Liu Yuansheng, Li Yichen, Chen Enlian, Xu Jialu, Zhang Wenhai, Zeng Xiangxiang, Luo Xiao
College of Computer Science and Electronic Engineering, Hunan University, Changsha, China.
College of Biology, Hunan University, Changsha, China.
Commun Biol. 2024 Dec 19;7(1):1678. doi: 10.1038/s42003-024-07376-y.
Error self-correction is crucial for analyzing long-read sequencing data, but existing methods often struggle with noisy data or are tailored to technologies like PacBio HiFi. There is a gap in methods optimized for Nanopore R10 simplex reads, which typically have error rates below 2%. We introduce DeChat, a novel approach designed specifically for these reads. DeChat enables repeat- and haplotype-aware error correction, leveraging the strengths of both de Bruijn graphs and variant-aware multiple sequence alignment to create a synergistic approach. This approach avoids read overcorrection, ensuring that variants in repeats and haplotypes are preserved while sequencing errors are accurately corrected. Benchmarking on simulated and real datasets shows that DeChat-corrected reads have significantly fewer errors-up to two orders of magnitude lower-compared to other methods, without losing read information. Furthermore, DeChat-corrected reads clearly improves genome assembly and taxonomic classification.
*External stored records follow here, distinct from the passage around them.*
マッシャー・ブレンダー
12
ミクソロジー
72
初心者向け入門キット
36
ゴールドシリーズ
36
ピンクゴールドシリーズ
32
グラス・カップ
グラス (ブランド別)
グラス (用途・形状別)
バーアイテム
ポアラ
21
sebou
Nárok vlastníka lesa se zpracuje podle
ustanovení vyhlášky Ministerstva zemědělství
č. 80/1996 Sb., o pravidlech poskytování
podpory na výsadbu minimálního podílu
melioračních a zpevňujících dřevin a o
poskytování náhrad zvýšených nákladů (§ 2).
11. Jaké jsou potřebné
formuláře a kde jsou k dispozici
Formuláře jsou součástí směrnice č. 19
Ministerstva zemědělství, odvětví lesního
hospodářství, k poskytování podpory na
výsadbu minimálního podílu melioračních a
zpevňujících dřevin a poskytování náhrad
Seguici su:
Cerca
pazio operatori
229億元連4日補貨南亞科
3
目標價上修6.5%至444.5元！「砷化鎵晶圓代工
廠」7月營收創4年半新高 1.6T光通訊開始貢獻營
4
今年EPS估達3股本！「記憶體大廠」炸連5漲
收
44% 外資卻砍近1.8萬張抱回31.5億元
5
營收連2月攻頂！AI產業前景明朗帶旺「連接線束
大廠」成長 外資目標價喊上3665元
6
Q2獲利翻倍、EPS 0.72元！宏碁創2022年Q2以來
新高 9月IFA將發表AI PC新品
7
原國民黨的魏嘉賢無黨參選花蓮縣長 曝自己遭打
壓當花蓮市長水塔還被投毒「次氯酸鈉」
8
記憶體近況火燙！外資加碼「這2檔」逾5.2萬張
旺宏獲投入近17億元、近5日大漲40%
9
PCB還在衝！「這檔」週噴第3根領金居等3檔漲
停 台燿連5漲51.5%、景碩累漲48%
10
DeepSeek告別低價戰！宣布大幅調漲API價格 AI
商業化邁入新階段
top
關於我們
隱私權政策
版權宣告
错误自校正对于分析长读长测序数据至关重要,但现有方法往往难以处理噪声数据,或者是专门针对PacBio HiFi等技术设计的。对于通常错误率低于2%的纳米孔R10单倍型 reads,缺乏经过优化的方法。我们引入了DeChat,这是一种专门为这些reads设计的新方法。DeChat能够实现重复序列和单倍型感知的错误校正,利用de Bruijn图和变异感知多序列比对的优势,创建一种协同方法。这种方法避免了reads的过度校正,确保在准确校正测序错误的同时保留重复序列和单倍型中的变异。在模拟和真实数据集上的基准测试表明,与其他方法相比,经DeChat校正的reads错误显著减少,最多低两个数量级,且不会丢失reads信息。此外,经DeChat校正的reads明显改善了基因组组装和分类学分类。